If a queue needs to be scaled out, you can create it with a partition option that will create a dedicated physical table within the partitioning hierarchy. This storage strategy should offer a balance between maintenance operations and query plan optimization. According to the docs, Postgres should scale to thousands of queues in a partitioning hierarchy quite well, but the decision on how many dedicated tables to use should be based on your specific needs. If your usage somehow exceeds what Postgres partitioning is capable of (congrats!), consider provisioning queues into separate schemas in the target database.

You may use as many Node.js instances as desired to connect to the same Postgres database, even running it inside serverless functions if needed. Each instance maintains a client-side connection pool or you can substitute your own database client, limited to the maximum number of connections your database server (or server-side connection pooler) can accept. If you find yourself needing even more connections, pg-boss can easily be used behind your custom web API.

Job states

All jobs start out in the created state and become active via fetch(name, options) or in a polling worker via work().

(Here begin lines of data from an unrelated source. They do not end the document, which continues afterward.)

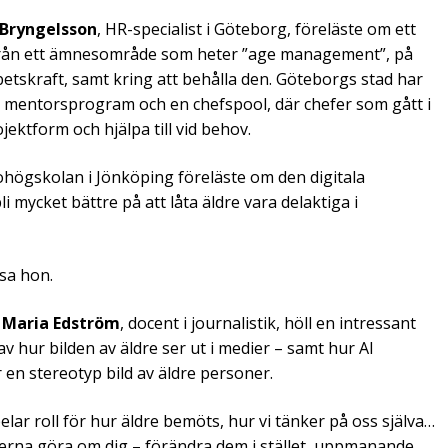
 Bryngelsson
, HR-specialist i Göteborg, föreläste om ett
n, från ett ämnesområde som heter ”age management”, på
betskraft, samt kring att behålla den. Göteborgs stad har
t mentorsprogram och en chefspool, där chefer som gått i
ojektform och hjälpa till vid behov.
sohögskolan i Jönköping föreläste om den digitala
mycket bättre på att låta äldre vara delaktiga i
 sa hon.
,
Maria Edström
, docent i journalistik, höll en intressant
 hur bilden av äldre ser ut i medier – samt hur AI
en stereotyp bild av äldre personer.
elar roll för hur äldre bemöts, hur vi tänker på oss själva…
ierna göra om dig – förändra dem i stället, uppmanande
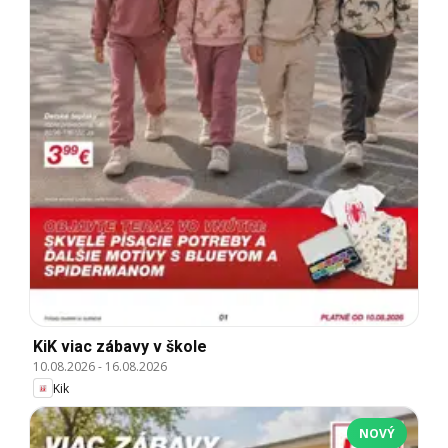
KiK viac zábavy v škole
10.08.2026
-
16.08.2026
Kik
NOVÝ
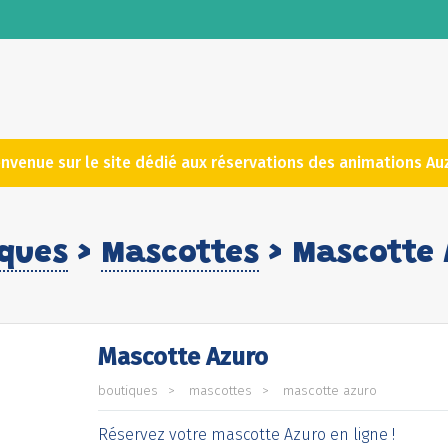
envenue sur le site dédié aux réservations des animations Au
iques
>
Mascottes
> Mascotte 
Mascotte Azuro
boutiques
mascottes
mascotte azuro
Réservez votre mascotte Azuro en ligne !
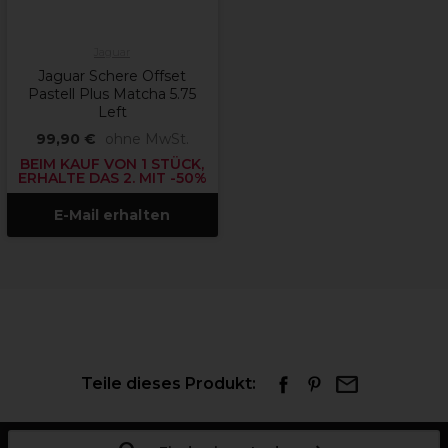
Jaguar
Jaguar Schere Offset
Pastell Plus Matcha 5.75
Left
99,90 €
ohne MwSt.
BEIM KAUF VON 1 STÜCK,
ERHALTE DAS 2. MIT -50%
E-Mail erhalten
Teile dieses Produkt:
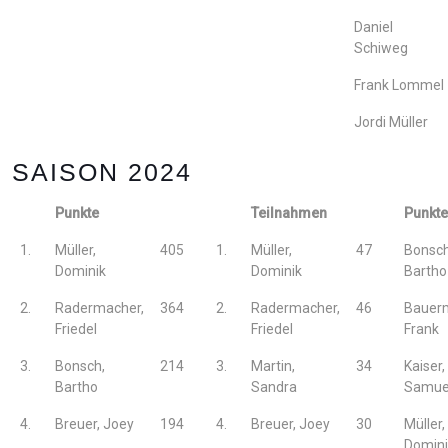
Daniel
Schiweg
Frank Lommel
Jordi Müller
SAISON 2024
Punkte
Teilnahmen
Punkte
1.
Müller,
405
1.
Müller,
47
Bonsch
Dominik
Dominik
Bartho
2.
Radermacher,
364
2.
Radermacher,
46
Bauerm
Friedel
Friedel
Frank
3.
Bonsch,
214
3.
Martin,
34
Kaiser,
Bartho
Sandra
Samue
4.
Breuer, Joey
194
4.
Breuer, Joey
30
Müller,
Domini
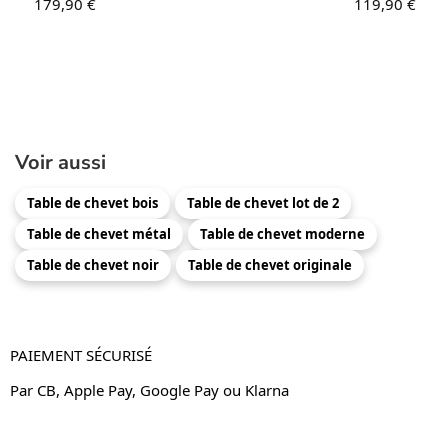
179,90
€
119,90
€
Voir aussi
Table de chevet bois
Table de chevet lot de 2
Table de chevet métal
Table de chevet moderne
Table de chevet noir
Table de chevet originale
PAIEMENT SÉCURISÉ
Par CB, Apple Pay, Google Pay ou Klarna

In a worker, when your handler function completes, jobs will be marked completed automatically unless previously deleted via deleteJob(name, id). If an unhandled error is thrown in your handler, the job will usually enter the retry state, and then the failed state once all retries have been attempted.

Uncompleted jobs may also be assigned to cancelled state via cancel(name, id), where they can be moved back into created via resume(name, id). Failed jobs can be retried via retry(name, id).

All jobs that are not actively deleted during processing will remain in completed, cancelled or failed state until they are automatically removed.